Unfortunately I haven’t received any emails from you for several weeks now, and I wonder if you still have my email, which has not changed.
Again many thanks for all that you do for us.
I’m a little unclear. Do you do ‘manoeuvre’ / forced exhalation (ie. holding breath and trying to breath out through pinched nose) just once or more? And do you follow it with slow-count breathing in and out through nose? Or do you alternate these two exercises?
I appreciate your teachings which are “free” very very much,
thank you for your generosity!!!
Thank you so much, Vivian, such terrific and bone-healthy information.
Great summary of vagus nerve!

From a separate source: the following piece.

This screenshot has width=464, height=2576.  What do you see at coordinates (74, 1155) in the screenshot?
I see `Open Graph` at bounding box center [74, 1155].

Thank you.
A great issue on the Nerve that controls so much I always enjoy your articles thank you Eleanor
I wanted to thank you so much for keeping us all informed about healthy living and explaining scientific information in a way we can understand. I really appreciate your warnings and updates on what is going on in the world of medications. You help us make our own decisions based on the knowledge you share with us. Personally you have saved me from taking meds I never needed and saved me from their side effects. I’m very grateful.
Thanks for updating us about the Vagus nerve. Will be good to know more about the role of our nervous system in bone-health.

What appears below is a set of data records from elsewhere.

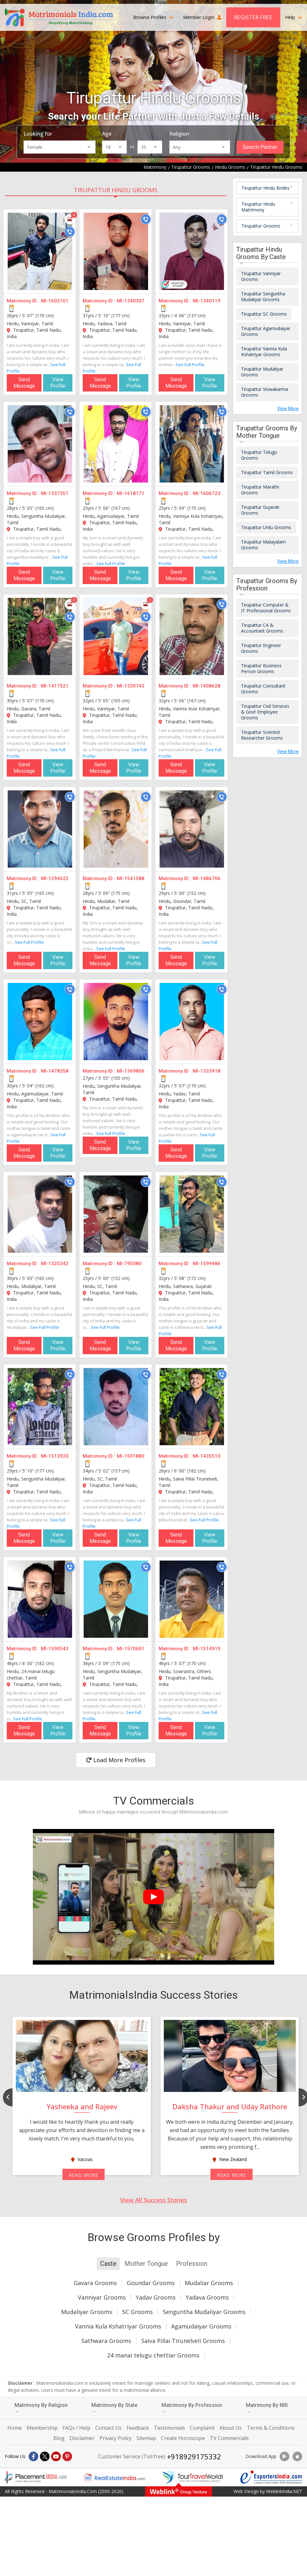  Describe the element at coordinates (55, 686) in the screenshot. I see `MI-1417521` at that location.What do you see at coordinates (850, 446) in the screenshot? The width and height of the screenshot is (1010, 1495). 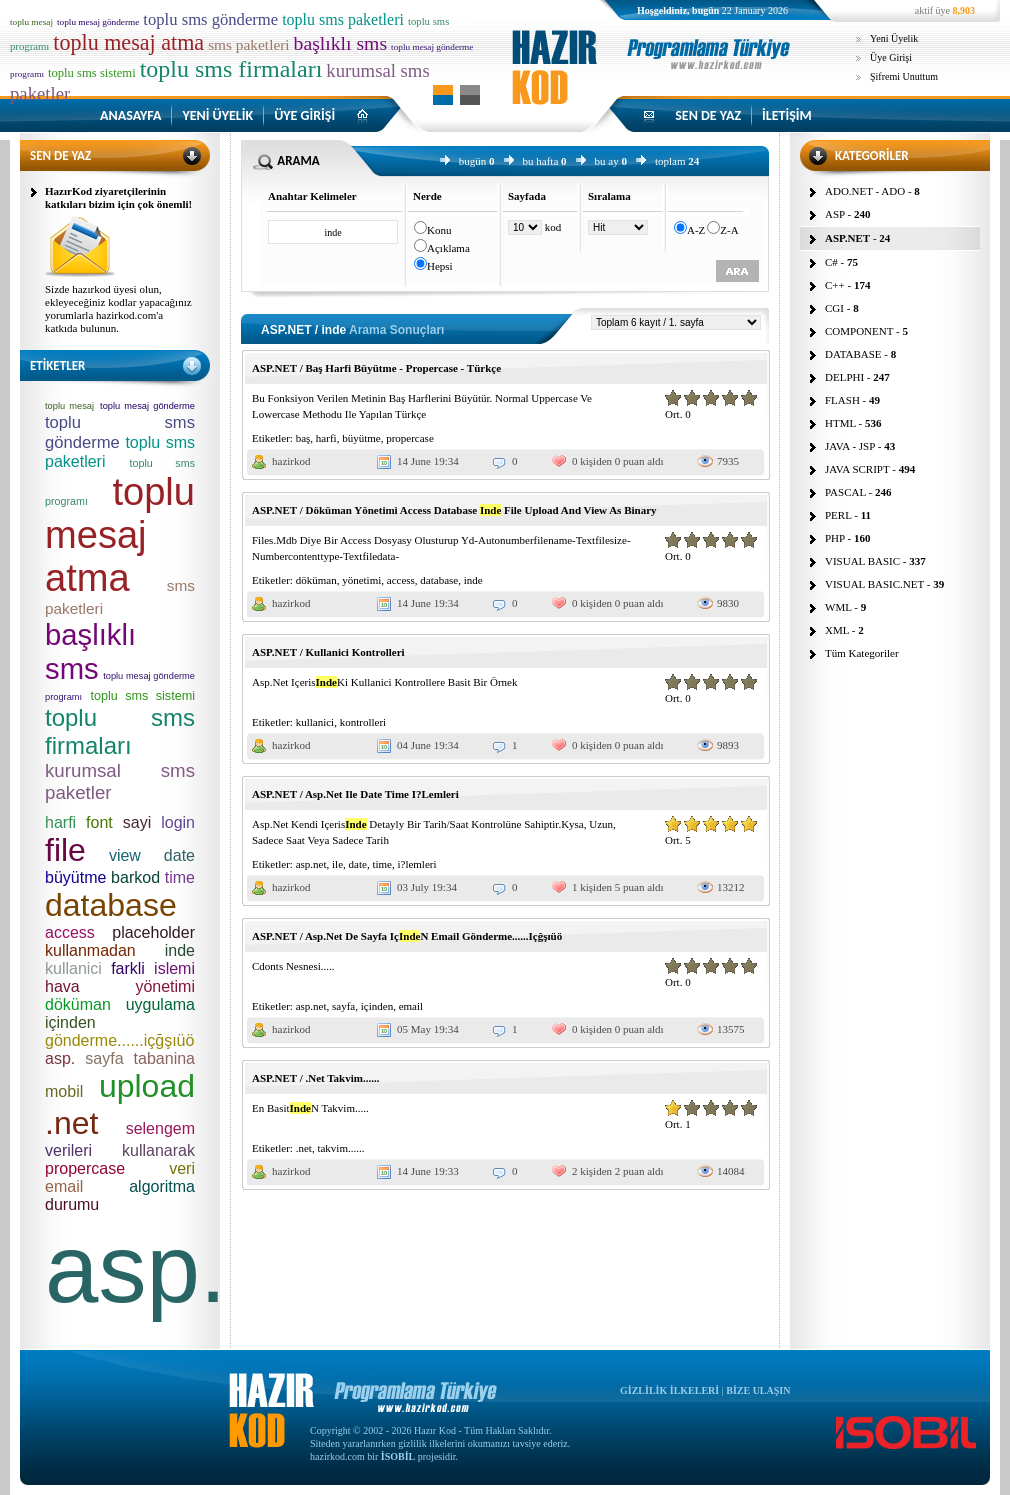 I see `JAVA - JSP` at bounding box center [850, 446].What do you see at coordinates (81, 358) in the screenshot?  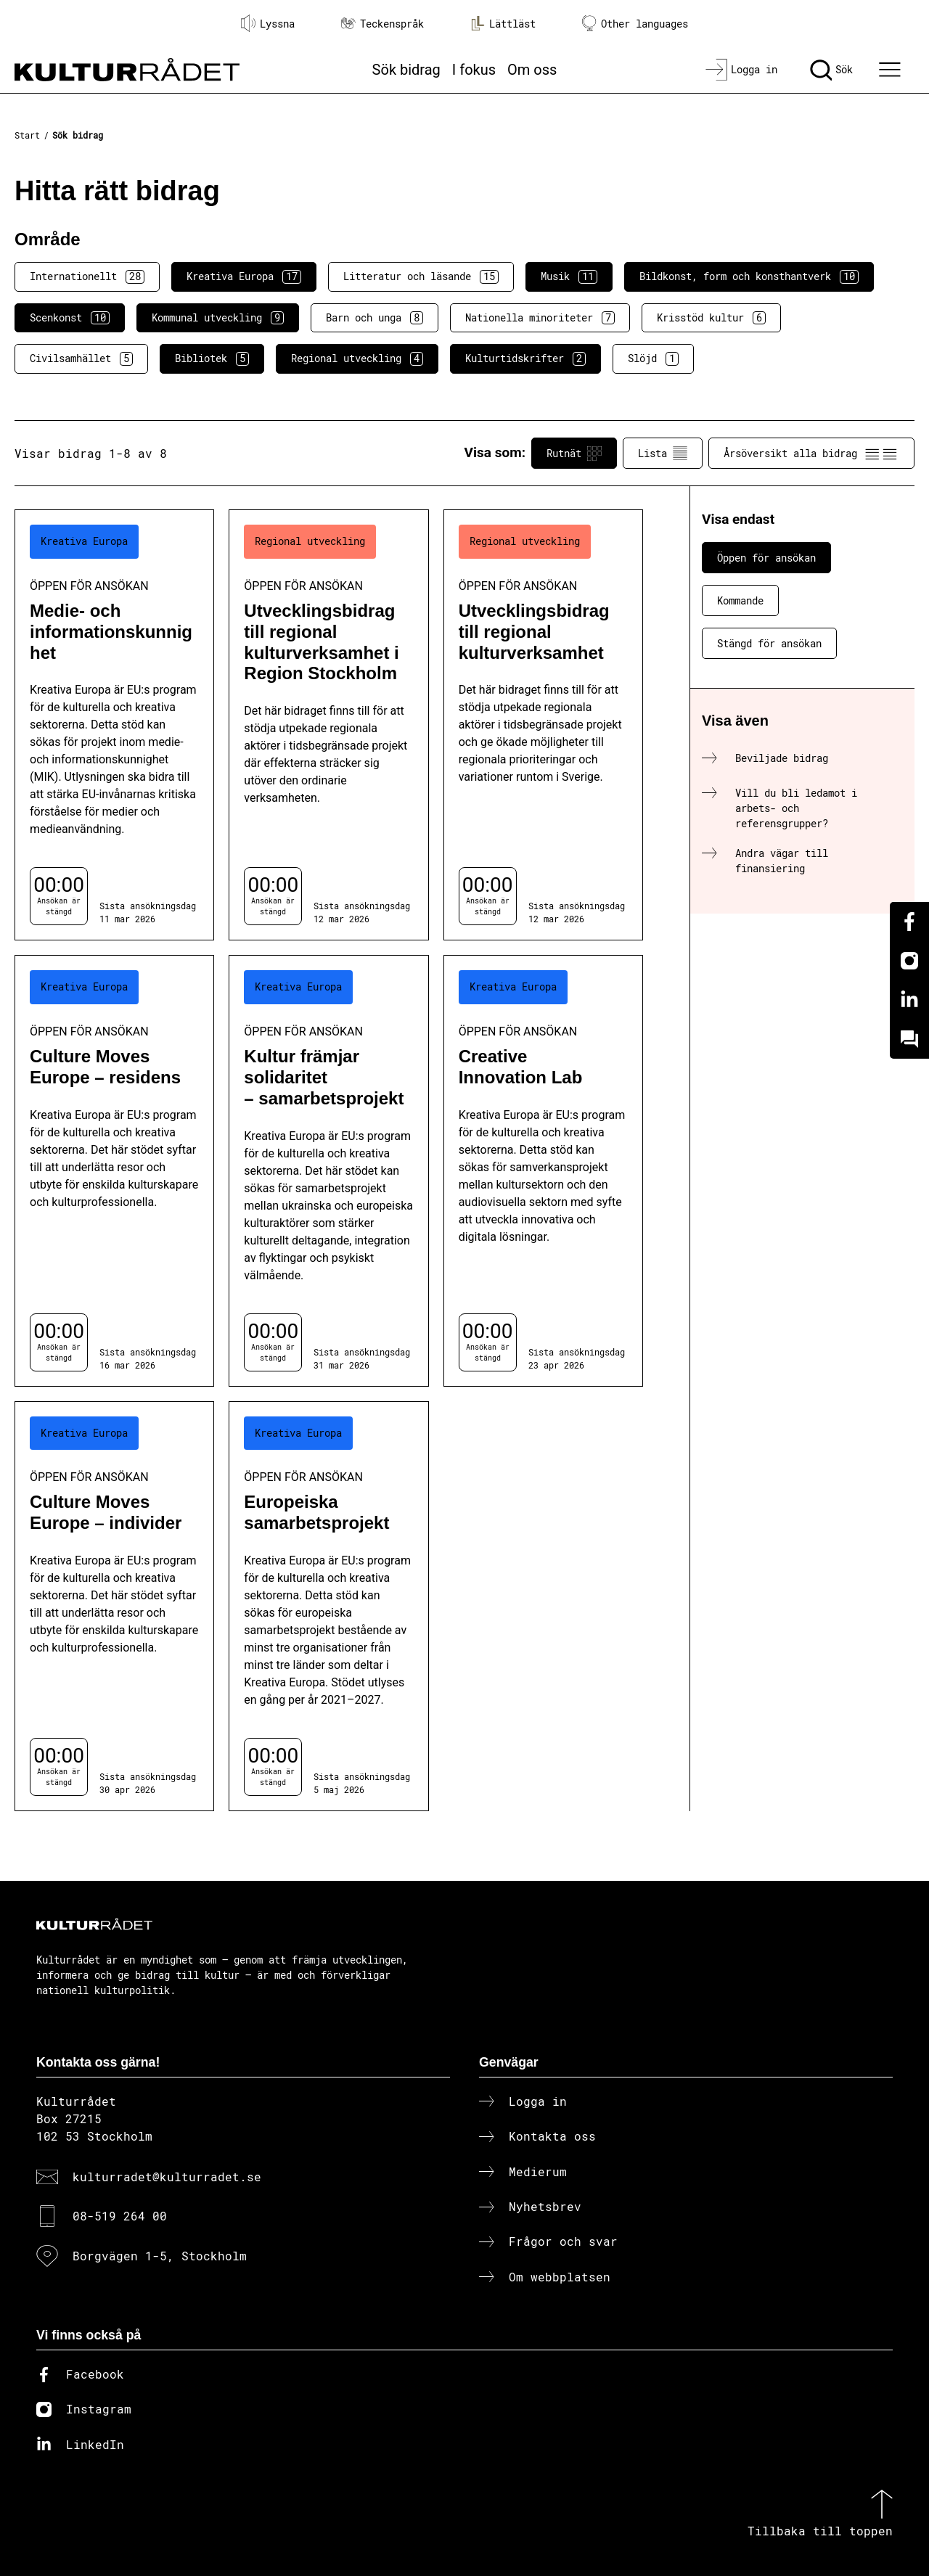 I see `Civilsamhället` at bounding box center [81, 358].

Hi Vivian. – Thanks for your email. I just had an N-telepeptide test done, it showed normal range of calcium loss, yet I have osteoporosis on my Dexa scans . Is it that my minerals and diet intake isn’t enough to strengthen my bones? Not sure what this means.
Your articles are always so interesting and informative.I
save them all. I have a friend who has Paget’s disease.
Would you please give me some information on it ?
I dianostic with ostopenia I Not take any med for det and I like you program tank you l be learning from theth.
Vivian thank you for all the informative and helpful information you give us. And the great exercises and tips are proving so helpful. Thank you.
Thank you Vivian for all your good advice. You are so helpful to me and my husband with breathing problems. I am very appreciative.
That is very interesting so must read it again at leisure, You give us all so much to think about. Thank you so much. Really appreciated.
My normal respiration rate is very slow, x6 per minute. What effect has this on the vagus nerve please and metabolic processes?
I have a vagal nerve stimulator put in my left-hand side of chest adjoining my my vagal nerve for other health problems I have does this help what you have explained?
I have purchased the Save Our Bones original book and the recipe book. I would like to purchase your exercise book and the cleansing book, but don’t want the electronic downloads. Is it possible to get them shipped in book form?
If not, can you at least indicate how many pages each one is, so we know ahead of time how much printing is involved?
I haven’t seen my problem addressed anywhere and would appreciate some help. I have been a “saver” since 2011. My hips increased from osteopenia to normal but my spine keeps getting worse ( -1.2 t score to -1.6 to -1.9).
Why such discrepancy between hip and spine. Any advice ? I am 67 and in excellent health (no meds) except for a trend of bone loss in my spine!
Thank you for this excellent informative (in plain and explained language) ‘The Vargus.
Can a VN breathing exercises avoid the need of a pace maker?
Thank you for your service and enthusiasm for bone health. You inspired me to think critically about the medical profession and this is happened many years ago.